**Input:**
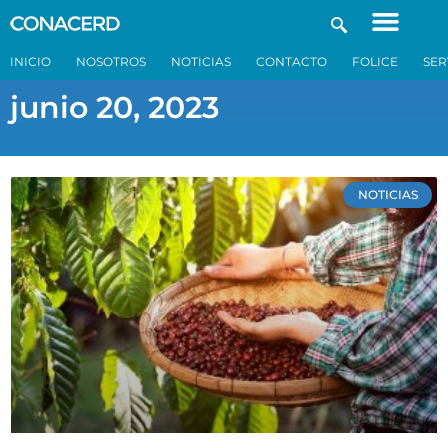
INICIO
NOSOTROS
NOTICIAS
CONTACTO
FOLICE
SER
junio 20, 2023
NOTICIAS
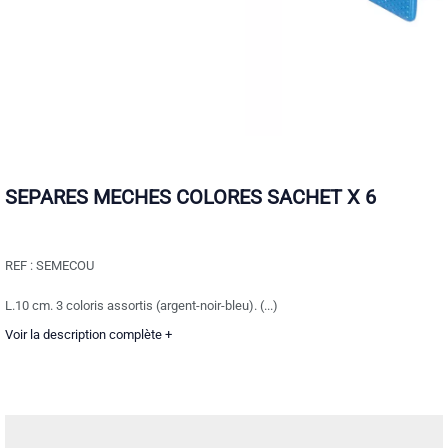
SEPARES MECHES COLORES SACHET X 6
REF :
SEMECOU
L.10 cm. 3 coloris assortis (argent-noir-bleu). (...)
Voir la description complète +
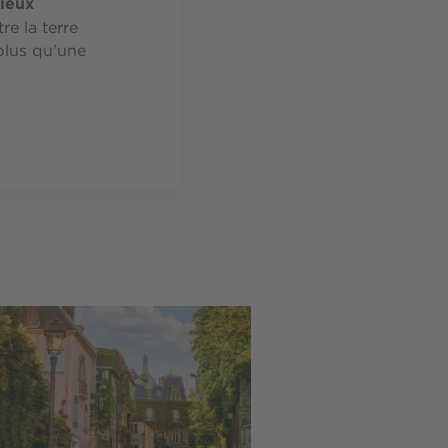
lieux
re la terre
plus qu'une
e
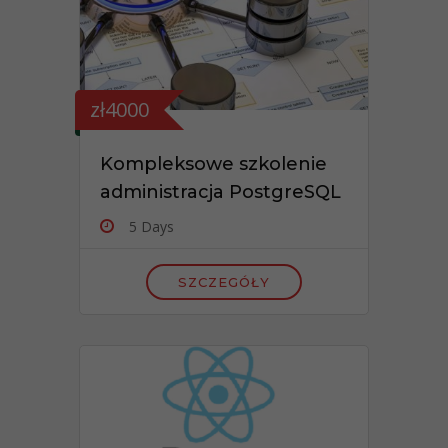
zł4000
Kompleksowe szkolenie
administracja PostgreSQL
5 Days
SZCZEGÓŁY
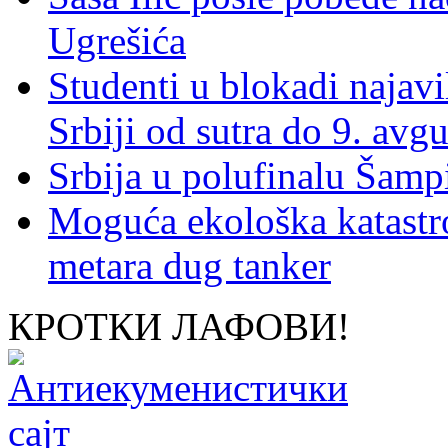
Ugrešića
Studenti u blokadi najav
Srbiji od sutra do 9. avgu
Srbija u polufinalu Šamp
Moguća ekološka katastr
metara dug tanker
КРОТКИ ЛАФОВИ!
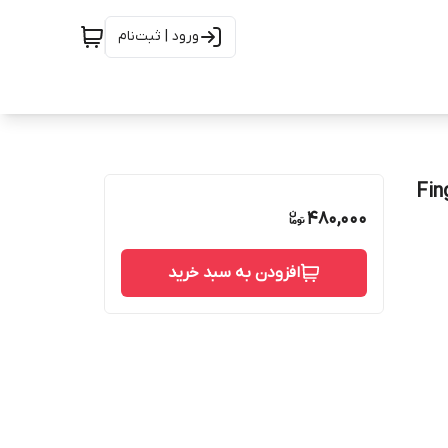
ورود | ثبت‌نام
Finger po
480,000
افزودن به سبد خرید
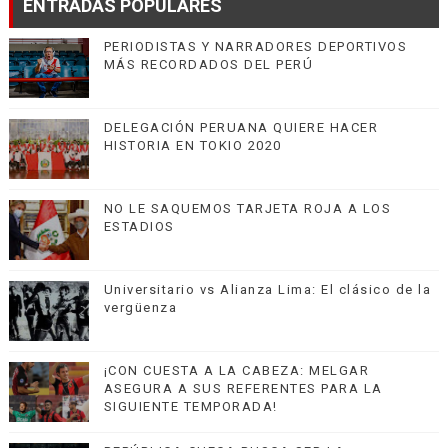
ENTRADAS POPULARES
PERIODISTAS Y NARRADORES DEPORTIVOS
MÁS RECORDADOS DEL PERÚ
DELEGACIÓN PERUANA QUIERE HACER
HISTORIA EN TOKIO 2020
NO LE SAQUEMOS TARJETA ROJA A LOS
ESTADIOS
Universitario vs Alianza Lima: El clásico de la
vergüenza
¡CON CUESTA A LA CABEZA: MELGAR
ASEGURA A SUS REFERENTES PARA LA
SIGUIENTE TEMPORADA!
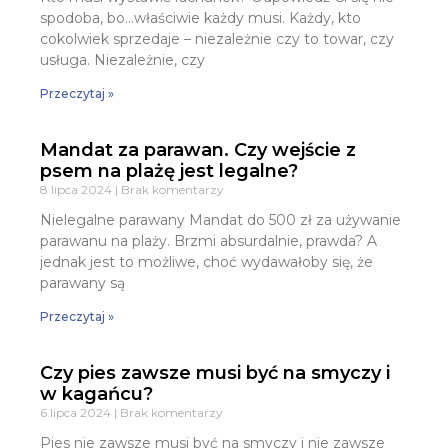
spodoba, bo…właściwie każdy musi. Każdy, kto
cokolwiek sprzedaje – niezależnie czy to towar, czy
usługa. Niezależnie, czy
Przeczytaj »
Mandat za parawan. Czy wejście z
psem na plażę jest legalne?
8 lipca 2024
Brak komentarzy
Nielegalne parawany Mandat do 500 zł za używanie
parawanu na plaży. Brzmi absurdalnie, prawda? A
jednak jest to możliwe, choć wydawałoby się, że
parawany są
Przeczytaj »
Czy pies zawsze musi być na smyczy i
w kagańcu?
6 lipca 2024
Brak komentarzy
Pies nie zawsze musi być na smyczy i nie zawsze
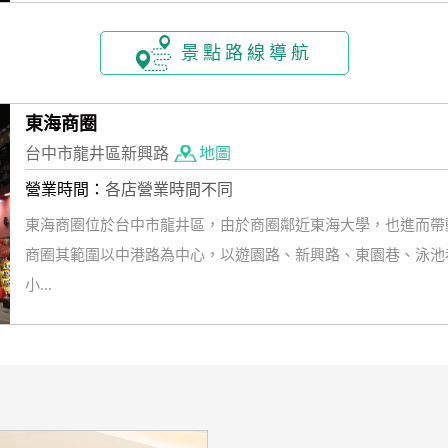
景點路線導航
東海商圈
台中市龍井區新興路
地圖
營業時間：
各店營業時間不同
東海商圈位於台中市龍井區，由於商圈鄰近東海大學，也進而帶
商圈其範圍以中港路為中心，以遊園路、新興路、東園巷、泳池
小...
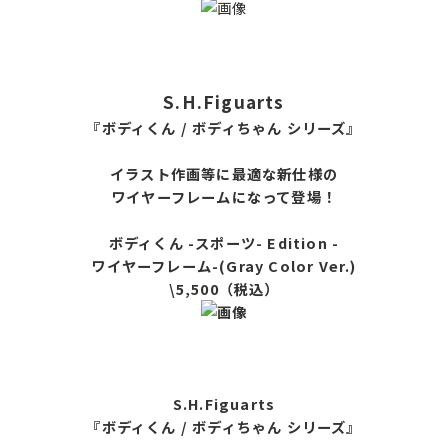
S.H.Figuarts
『ボディくん / ボディちゃん シリーズ』
イラスト作画等に最適な新仕様の
ワイヤーフレームになって登場！
ボディくん -スポーツ- Edition -
ワイヤーフレーム-(Gray Color Ver.)
\5,500（税込）
S.H.Figuarts
『ボディくん / ボディちゃん シリーズ』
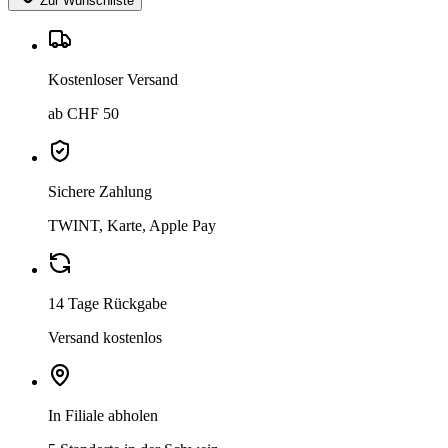
Zur Wunschliste
Kostenloser Versand
ab CHF 50
Sichere Zahlung
TWINT, Karte, Apple Pay
14 Tage Rückgabe
Versand kostenlos
In Filiale abholen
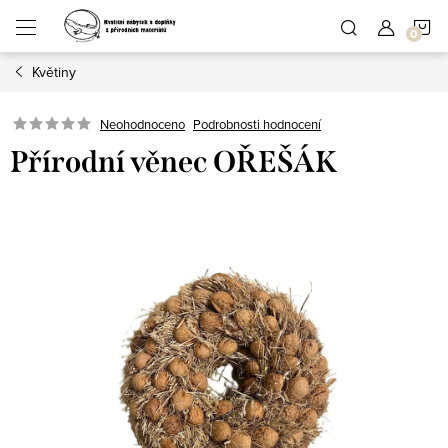
Přejít
N
na
obsah
Květiny
K
Podrobnosti hodnocení
Neohodnoceno
Přírodní věnec OŘEŠÁK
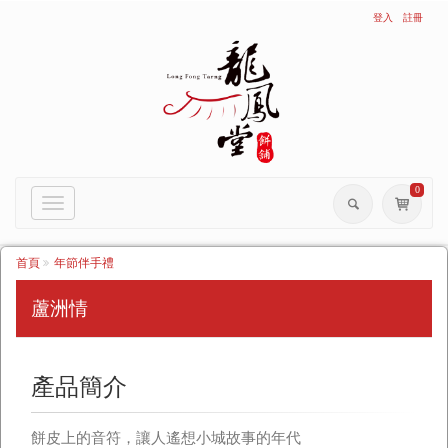
登入
註冊
0
Toggle
navigation
首頁
年節伴手禮
蘆洲情
產品簡介
餅皮上的音符，讓人遙想小城故事的年代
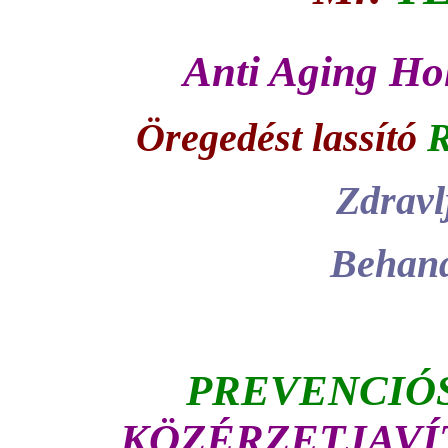
Anti Aging Hol
Öregedést lassító
R
Zdravl
Behand
PREVENCIÓ
KÖZÉRZETJAVÍ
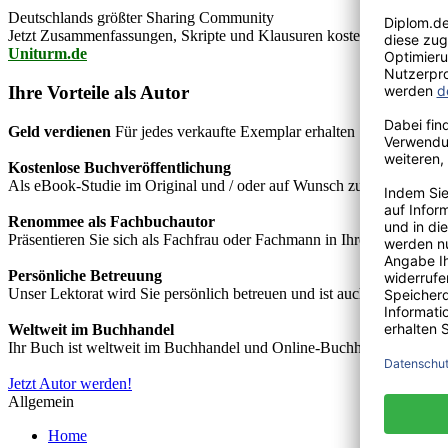
Deutschlands größter Sharing Community
Jetzt Zusammenfassungen, Skripte und Klausuren kostenlos downlo
Uniturm.de
Ihre Vorteile als Autor
Geld verdienen
Für jedes verkaufte Exemplar erhalten Sie Autorenho
Kostenlose Buchveröffentlichung
Als eBook-Studie im Original und / oder auf Wunsch zusätzlich als
Renommee als Fachbuchautor
Präsentieren Sie sich als Fachfrau oder Fachmann in Ihrem Fachgebie
Persönliche Betreuung
Unser Lektorat wird Sie persönlich betreuen und ist auch telefonisch
Weltweit im Buchhandel
Ihr Buch ist weltweit im Buchhandel und Online-Buchhandel wie z.B.
Jetzt Autor werden!
Allgemein
Home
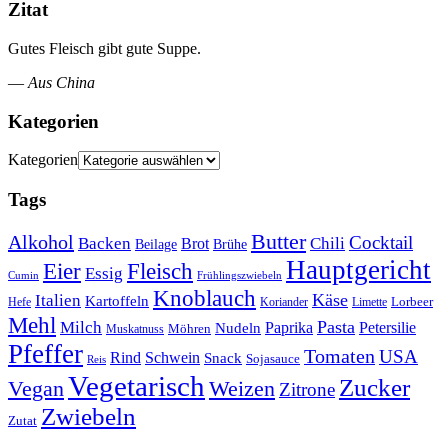
Zitat
Gutes Fleisch gibt gute Suppe.
—
Aus China
Kategorien
Kategorien
Tags
Butter
Alkohol
Cocktail
Backen
Brot
Chili
Brühe
Beilage
Hauptgericht
Eier
Fleisch
Essig
Cumin
Frühlingszwiebeln
Knoblauch
Italien
Käse
Kartoffeln
Lorbeer
Hefe
Koriander
Limette
Mehl
Pasta
Milch
Paprika
Petersilie
Nudeln
Möhren
Muskatnuss
Pfeffer
Tomaten
USA
Rind
Schwein
Snack
Sojasauce
Reis
Vegetarisch
Zucker
Vegan
Weizen
Zitrone
Zwiebeln
Zutat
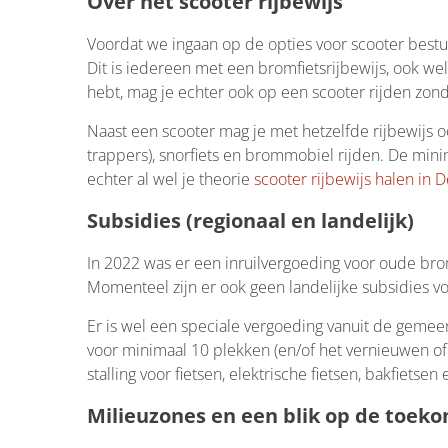
Over het scooter rijbewijs
Voordat we ingaan op de opties voor scooter bestu
Dit is iedereen met een bromfietsrijbewijs, ook wel
hebt, mag je echter ook op een scooter rijden zond
Naast een scooter mag je met hetzelfde rijbewijs 
trappers), snorfiets en brommobiel rijden. De mini
echter al wel je theorie
scooter rijbewijs halen in 
Subsidies (regionaal en landelijk)
In 2022 was er een inruilvergoeding voor oude bro
Momenteel zijn er ook geen landelijke subsidies vo
Er is wel een speciale vergoeding vanuit de gemee
voor minimaal 10 plekken (en/of het vernieuwen of 
stalling voor fietsen, elektrische fietsen, bakfietse
Milieuzones en een blik op de toek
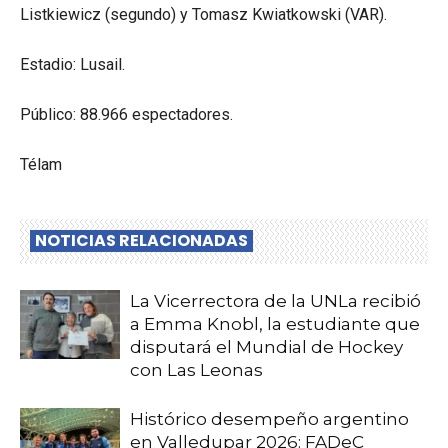
Listkiewicz (segundo) y Tomasz Kwiatkowski (VAR).
Estadio: Lusail.
Público: 88.966 espectadores.
Télam
NOTICIAS RELACIONADAS
La Vicerrectora de la UNLa recibió
a Emma Knobl, la estudiante que
disputará el Mundial de Hockey
con Las Leonas
Histórico desempeño argentino
en Valledupar 2026: FADeC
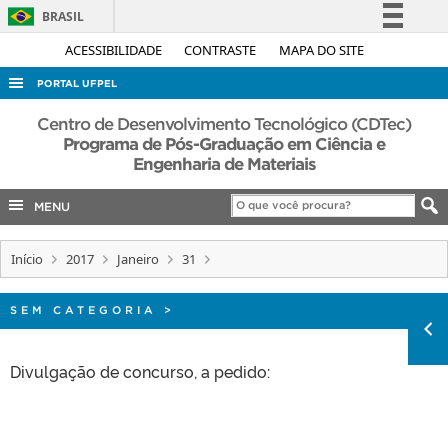
BRASIL
Simplifique!
ACESSIBILIDADE
CONTRASTE
MAPA DO SITE
Comunica BR
PORTAL UFPEL
Participe
ACESSO À INFORMAÇÃO
Centro de Desenvolvimento Tecnológico (CDTec)
Acesso à informação
Programa de Pós-Graduação em Ciência e
AUDITORIA
Engenharia de Materiais
Legislação
COBALTO
Canais
MENU
CONCURSOS
EDITAIS
Início
2017
Janeiro
31
INTERNACIONAL
SEM CATEGORIA
>
OUVIDORIA
PORTARIAS
Divulgação de concurso, a pedido:
TELEFONES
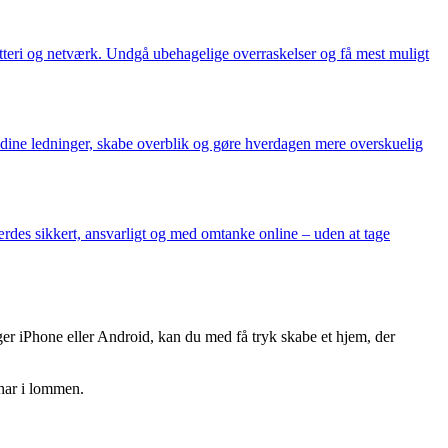
l batteri og netværk. Undgå ubehagelige overraskelser og få mest muligt
e dine ledninger, skabe overblik og gøre hverdagen mere overskuelig
færdes sikkert, ansvarligt og med omtanke online – uden at tage
ger iPhone eller Android, kan du med få tryk skabe et hjem, der
har i lommen.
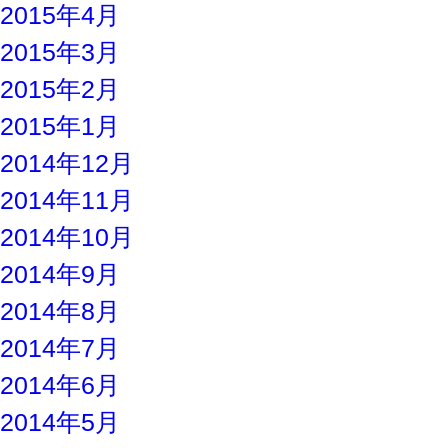
2015年4月
2015年3月
2015年2月
2015年1月
2014年12月
2014年11月
2014年10月
2014年9月
2014年8月
2014年7月
2014年6月
2014年5月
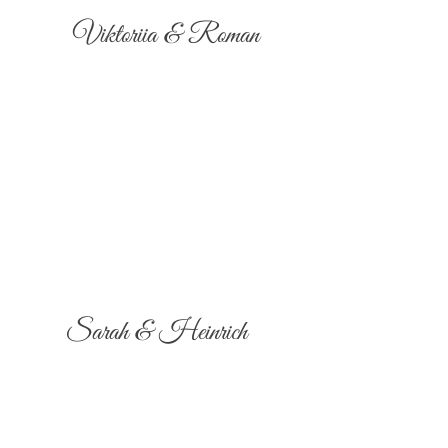
Viktoriia & Roman
Sarah & Heinrich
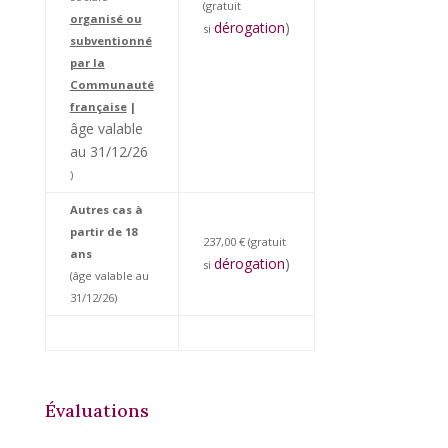
(gratuit
organisé ou
dérogation
)
si
subventionné
par la
Communauté
française
|
âge valable
au 31/12/26
)
Autres cas à
partir de 18
237,00 € (gratuit
ans
dérogation
)
si
(âge valable au
31/12/26)
Évaluations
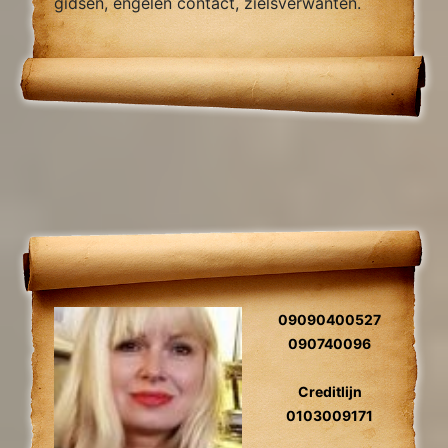
gidsen, engelen contact, zielsverwanten.
09090400527
090740096
Creditlijn
0103009171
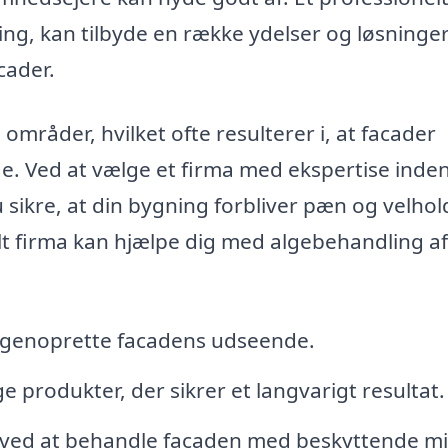
ing, kan tilbyde en række ydelser og løsninger 
cader.
 områder, hvilket ofte resulterer i, at facader
. Ved at vælge et firma med ekspertise inde
 sikre, at din bygning forbliver pæn og velhol
lt firma kan hjælpe dig med algebehandling af
at genoprette facadens udseende.
e produkter, der sikrer et langvarigt resultat.
 ved at behandle facaden med beskyttende mi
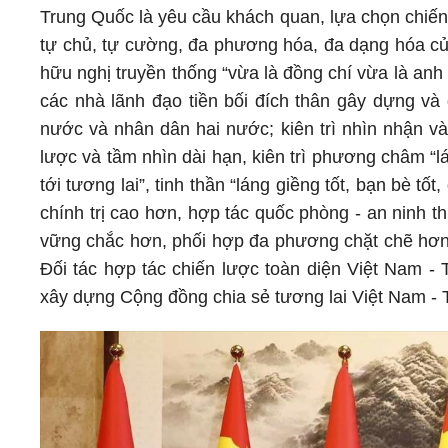
Trung Quốc là yêu cầu khách quan, lựa chọn chiến 
tự chủ, tự cường, đa phương hóa, đa dạng hóa của
hữu nghị truyền thống “vừa là đồng chí vừa là an
các nhà lãnh đạo tiền bối đích thân gây dựng và 
nước và nhân dân hai nước; kiên trì nhìn nhận và
lược và tầm nhìn dài hạn, kiên trì phương châm “l
tới tương lai”, tinh thần “láng giềng tốt, bạn bè tốt,
chính trị cao hơn, hợp tác quốc phòng - an ninh t
vững chắc hơn, phối hợp đa phương chặt chẽ hơn, 
Đối tác hợp tác chiến lược toàn diện Việt Nam - 
xây dựng Cộng đồng chia sẻ tương lai Việt Nam -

**Problem to work on:** The word to find is "phương". Copy every line of the records that holds it.

**Task answer:**
tự chủ, tự cường, đa phương hóa, đa dạng hóa của
lược và tầm nhìn dài hạn, kiên trì phương châm “l
vững chắc hơn, phối hợp đa phương chặt chẽ hơn, 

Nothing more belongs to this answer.